Viele, die auf fallende Kurse setzten, mussten zusehen, wie ihnen die Milliarden aus den Händen glitten. Auch dem deutschen Industriellen Adolf Merckle ging es so. Letztlich zerbrach sein Imperium, Merckle schied aus dem Leben.

Dann kam die Finanzkrise. Porsche hatte auf einmal zu wenig Geld in der Kasse und Schulden in Milliardenhöhe angehäuft. Zwar hält Porsche jetzt mehr als 50Prozent an VW, Wiedeking jedoch gerät unter Druck. Sein Größenwahn trieb den Autobauer an den Rande des Ruins. Nun versucht er zu retten, was zu retten ist. Möglichst mit Katar und ohne VW. Doch er dürfte glücklos bleiben.

Wenn VW nach Porsche greift

VW wird Porsche wohl übernehmen. Tief im Inneren muss es Wiedeking schmerzen. Aber „Angst behindert das Denken“, sagte er einmal. Trotzdem wird er sie haben.

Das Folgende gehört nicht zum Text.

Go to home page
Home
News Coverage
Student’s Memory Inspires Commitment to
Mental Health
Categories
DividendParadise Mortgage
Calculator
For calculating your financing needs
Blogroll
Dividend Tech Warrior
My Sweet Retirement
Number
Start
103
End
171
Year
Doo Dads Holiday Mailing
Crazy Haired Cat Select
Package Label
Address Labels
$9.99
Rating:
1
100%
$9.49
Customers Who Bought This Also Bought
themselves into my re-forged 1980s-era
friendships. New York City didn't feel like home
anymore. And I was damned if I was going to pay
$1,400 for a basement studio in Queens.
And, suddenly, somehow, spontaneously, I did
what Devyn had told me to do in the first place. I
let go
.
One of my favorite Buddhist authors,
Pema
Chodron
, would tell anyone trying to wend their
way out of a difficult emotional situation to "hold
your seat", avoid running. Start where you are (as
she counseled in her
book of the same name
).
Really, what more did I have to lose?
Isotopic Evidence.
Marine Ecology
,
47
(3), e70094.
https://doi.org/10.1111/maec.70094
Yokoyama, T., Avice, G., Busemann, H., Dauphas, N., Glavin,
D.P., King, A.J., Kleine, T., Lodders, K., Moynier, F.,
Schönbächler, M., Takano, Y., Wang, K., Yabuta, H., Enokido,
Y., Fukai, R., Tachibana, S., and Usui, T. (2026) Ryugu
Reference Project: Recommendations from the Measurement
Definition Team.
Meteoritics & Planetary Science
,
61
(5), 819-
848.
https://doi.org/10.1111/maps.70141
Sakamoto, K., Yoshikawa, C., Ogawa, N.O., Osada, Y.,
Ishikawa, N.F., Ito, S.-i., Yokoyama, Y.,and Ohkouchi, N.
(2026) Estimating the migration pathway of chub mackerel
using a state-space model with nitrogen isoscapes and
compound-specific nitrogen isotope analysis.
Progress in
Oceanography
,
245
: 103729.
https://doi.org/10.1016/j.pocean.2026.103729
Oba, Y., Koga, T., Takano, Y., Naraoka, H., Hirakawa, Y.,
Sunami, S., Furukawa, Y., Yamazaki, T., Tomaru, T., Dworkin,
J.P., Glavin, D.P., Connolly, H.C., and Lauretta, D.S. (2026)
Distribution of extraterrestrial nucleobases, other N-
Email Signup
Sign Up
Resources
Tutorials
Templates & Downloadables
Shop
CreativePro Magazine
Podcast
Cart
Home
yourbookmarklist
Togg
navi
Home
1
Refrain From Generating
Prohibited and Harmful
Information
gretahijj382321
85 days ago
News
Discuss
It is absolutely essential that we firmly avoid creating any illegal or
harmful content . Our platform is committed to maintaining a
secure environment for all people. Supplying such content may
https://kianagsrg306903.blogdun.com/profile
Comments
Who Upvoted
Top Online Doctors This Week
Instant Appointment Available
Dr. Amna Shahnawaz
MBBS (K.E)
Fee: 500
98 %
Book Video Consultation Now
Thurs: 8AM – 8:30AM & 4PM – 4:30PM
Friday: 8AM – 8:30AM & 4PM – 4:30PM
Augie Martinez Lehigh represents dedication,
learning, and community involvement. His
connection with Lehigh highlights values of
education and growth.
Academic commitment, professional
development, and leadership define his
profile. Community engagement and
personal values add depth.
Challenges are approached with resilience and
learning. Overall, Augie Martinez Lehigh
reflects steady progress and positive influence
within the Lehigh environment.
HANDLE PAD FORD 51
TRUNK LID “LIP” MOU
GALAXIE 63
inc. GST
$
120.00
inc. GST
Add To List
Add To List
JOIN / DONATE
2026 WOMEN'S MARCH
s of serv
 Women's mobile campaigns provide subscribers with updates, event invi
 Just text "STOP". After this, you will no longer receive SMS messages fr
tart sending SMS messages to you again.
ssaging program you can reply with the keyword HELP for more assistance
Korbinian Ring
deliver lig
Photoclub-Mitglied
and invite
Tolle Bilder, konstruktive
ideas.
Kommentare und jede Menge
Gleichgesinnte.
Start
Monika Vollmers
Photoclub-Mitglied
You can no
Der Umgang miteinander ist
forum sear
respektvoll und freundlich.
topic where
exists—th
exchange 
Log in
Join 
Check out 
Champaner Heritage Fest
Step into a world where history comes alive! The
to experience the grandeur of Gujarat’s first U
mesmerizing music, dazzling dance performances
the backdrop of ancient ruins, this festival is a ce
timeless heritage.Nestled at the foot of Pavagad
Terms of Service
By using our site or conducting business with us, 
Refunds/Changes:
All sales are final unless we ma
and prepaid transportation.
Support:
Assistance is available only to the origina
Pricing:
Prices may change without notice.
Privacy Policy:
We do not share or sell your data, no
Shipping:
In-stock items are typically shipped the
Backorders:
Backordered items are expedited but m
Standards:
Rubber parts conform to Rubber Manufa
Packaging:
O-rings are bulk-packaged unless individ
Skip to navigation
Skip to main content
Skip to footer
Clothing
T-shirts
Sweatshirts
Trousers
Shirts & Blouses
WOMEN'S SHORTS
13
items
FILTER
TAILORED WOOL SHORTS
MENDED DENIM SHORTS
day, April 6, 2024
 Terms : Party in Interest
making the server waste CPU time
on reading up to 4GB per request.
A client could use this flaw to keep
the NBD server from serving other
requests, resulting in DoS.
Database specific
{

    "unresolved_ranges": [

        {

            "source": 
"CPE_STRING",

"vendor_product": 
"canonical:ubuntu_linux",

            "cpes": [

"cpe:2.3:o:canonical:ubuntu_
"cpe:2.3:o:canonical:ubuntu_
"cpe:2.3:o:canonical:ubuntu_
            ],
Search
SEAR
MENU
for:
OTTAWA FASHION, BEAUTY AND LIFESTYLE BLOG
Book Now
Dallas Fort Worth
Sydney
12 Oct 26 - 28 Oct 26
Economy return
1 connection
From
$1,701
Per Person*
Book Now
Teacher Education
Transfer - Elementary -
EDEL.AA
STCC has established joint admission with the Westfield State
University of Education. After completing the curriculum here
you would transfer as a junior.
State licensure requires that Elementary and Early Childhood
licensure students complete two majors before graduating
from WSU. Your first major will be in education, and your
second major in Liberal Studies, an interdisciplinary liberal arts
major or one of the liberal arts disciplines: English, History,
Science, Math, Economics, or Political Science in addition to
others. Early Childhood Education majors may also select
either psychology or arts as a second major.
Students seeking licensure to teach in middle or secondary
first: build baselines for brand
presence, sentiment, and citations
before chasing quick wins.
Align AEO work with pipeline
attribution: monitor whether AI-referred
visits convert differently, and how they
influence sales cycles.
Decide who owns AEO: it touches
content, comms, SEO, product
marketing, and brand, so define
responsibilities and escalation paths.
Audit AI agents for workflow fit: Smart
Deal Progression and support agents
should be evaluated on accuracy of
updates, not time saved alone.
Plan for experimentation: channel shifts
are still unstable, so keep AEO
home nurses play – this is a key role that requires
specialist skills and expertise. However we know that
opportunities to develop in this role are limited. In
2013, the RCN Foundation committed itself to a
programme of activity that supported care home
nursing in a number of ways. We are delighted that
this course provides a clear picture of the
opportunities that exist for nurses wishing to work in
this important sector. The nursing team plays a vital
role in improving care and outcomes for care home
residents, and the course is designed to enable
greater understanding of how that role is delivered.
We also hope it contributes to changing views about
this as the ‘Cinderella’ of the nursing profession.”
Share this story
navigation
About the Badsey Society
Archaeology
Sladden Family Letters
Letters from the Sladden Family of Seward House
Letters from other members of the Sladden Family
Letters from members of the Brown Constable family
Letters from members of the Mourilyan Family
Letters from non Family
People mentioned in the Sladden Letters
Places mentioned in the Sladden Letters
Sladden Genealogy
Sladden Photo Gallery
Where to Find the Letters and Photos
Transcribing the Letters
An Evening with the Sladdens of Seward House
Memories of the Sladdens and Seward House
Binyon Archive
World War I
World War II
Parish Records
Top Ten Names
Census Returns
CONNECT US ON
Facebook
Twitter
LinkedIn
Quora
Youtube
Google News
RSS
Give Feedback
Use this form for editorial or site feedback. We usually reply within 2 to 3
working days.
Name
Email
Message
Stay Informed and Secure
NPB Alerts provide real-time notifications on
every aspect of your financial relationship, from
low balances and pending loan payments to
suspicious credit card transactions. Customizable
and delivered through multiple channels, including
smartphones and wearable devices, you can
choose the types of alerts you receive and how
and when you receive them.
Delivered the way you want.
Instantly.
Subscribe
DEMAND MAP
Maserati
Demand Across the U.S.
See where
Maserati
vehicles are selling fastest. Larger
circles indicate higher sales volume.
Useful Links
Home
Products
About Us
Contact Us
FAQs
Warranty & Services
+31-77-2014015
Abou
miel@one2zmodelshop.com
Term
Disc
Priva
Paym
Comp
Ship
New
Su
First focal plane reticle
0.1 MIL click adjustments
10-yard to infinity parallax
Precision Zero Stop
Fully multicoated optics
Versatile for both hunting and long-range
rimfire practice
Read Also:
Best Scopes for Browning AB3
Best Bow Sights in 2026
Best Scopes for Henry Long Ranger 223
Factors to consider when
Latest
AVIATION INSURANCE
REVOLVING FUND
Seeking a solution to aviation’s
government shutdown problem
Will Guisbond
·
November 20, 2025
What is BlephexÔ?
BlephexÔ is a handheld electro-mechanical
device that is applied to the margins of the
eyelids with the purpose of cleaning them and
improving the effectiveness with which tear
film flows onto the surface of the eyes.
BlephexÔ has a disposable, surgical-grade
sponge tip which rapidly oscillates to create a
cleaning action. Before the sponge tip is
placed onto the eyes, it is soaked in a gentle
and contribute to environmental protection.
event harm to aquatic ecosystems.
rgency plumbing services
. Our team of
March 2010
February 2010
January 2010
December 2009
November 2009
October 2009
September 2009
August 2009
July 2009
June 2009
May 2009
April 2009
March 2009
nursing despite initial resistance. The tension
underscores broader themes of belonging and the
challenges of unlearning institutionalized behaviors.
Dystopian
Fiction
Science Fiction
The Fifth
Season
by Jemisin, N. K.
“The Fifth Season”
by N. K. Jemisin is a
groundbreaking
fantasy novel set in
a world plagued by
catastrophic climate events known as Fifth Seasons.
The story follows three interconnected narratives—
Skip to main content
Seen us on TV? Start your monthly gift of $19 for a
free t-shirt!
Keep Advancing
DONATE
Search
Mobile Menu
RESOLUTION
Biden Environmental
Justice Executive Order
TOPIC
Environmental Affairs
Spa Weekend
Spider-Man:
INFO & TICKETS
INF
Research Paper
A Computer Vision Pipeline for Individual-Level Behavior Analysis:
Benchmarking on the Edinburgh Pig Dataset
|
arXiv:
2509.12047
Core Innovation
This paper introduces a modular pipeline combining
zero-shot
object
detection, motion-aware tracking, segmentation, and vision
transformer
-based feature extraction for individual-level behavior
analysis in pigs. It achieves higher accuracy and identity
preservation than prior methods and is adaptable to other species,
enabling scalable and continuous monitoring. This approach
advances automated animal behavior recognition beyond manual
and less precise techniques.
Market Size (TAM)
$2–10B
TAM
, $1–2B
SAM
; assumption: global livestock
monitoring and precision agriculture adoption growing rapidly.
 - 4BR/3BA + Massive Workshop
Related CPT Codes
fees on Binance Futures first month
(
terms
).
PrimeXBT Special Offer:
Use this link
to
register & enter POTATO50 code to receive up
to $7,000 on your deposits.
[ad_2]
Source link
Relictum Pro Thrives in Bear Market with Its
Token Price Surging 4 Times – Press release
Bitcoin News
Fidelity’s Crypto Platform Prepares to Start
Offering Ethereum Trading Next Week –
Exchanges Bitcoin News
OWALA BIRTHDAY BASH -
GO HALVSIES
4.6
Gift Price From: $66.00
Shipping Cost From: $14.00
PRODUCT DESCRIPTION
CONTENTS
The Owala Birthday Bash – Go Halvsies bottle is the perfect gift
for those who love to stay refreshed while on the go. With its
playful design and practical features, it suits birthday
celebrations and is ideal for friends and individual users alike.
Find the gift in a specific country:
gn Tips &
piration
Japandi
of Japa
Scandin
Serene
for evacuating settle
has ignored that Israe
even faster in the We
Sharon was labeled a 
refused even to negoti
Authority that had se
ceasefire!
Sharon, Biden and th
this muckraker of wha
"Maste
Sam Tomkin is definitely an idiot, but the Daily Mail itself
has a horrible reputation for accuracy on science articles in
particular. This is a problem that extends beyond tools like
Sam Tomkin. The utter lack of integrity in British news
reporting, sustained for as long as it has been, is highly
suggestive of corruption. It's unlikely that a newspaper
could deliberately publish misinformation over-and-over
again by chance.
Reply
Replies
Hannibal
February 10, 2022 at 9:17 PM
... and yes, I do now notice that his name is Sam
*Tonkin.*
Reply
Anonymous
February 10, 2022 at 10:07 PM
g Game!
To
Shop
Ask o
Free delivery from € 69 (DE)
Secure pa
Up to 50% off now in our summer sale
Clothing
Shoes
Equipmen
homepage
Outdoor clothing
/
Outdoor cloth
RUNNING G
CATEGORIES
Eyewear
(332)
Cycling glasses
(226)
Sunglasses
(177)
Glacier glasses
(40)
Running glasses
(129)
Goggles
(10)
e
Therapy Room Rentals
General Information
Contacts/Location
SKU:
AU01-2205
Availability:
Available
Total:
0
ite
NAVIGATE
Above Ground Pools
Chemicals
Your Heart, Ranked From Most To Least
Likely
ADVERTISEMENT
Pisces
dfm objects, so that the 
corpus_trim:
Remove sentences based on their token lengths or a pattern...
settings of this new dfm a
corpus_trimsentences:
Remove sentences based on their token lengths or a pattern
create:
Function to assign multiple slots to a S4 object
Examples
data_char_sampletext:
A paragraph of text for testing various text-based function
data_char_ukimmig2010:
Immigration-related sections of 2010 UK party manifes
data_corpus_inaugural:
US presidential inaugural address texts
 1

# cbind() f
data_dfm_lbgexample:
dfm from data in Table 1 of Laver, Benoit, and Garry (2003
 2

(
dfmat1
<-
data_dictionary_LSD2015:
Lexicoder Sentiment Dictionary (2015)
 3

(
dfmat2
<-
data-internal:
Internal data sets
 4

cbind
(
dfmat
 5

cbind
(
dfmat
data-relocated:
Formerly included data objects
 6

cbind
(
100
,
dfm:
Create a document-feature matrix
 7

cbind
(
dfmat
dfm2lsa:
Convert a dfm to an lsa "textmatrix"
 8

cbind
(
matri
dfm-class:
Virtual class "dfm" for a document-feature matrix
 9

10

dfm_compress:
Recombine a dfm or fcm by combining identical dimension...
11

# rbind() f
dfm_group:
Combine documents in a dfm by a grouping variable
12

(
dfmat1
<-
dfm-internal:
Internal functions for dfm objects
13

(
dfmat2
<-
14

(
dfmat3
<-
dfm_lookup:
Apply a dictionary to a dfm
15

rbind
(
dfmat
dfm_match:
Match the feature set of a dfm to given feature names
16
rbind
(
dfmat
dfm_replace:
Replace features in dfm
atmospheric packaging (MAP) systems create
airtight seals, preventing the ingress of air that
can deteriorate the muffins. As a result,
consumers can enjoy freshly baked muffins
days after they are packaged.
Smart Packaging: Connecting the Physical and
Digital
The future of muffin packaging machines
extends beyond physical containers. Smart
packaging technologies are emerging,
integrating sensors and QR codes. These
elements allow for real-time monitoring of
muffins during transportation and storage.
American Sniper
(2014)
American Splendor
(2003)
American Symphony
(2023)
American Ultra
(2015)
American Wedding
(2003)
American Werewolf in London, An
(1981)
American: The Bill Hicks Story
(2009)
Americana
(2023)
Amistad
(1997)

Die Belegschaft steht hinter ihrem Chef. Mobilisieren wollen sie und protestieren. Gegen die Allmächtigen aus VW-olfsburg.

Bald wird man wissen, wie der seit Monaten schwelende Übernahmekampf ausgehen wird. Porsche könnte dann als eine von zehn VW-Marken geführt werden. Und Wiedekings Posten an jemanden anderen gehen.

Vielleicht wird er dann auf dem Acker stehen und Kartoffeln ernten. So wie er es gerne tut.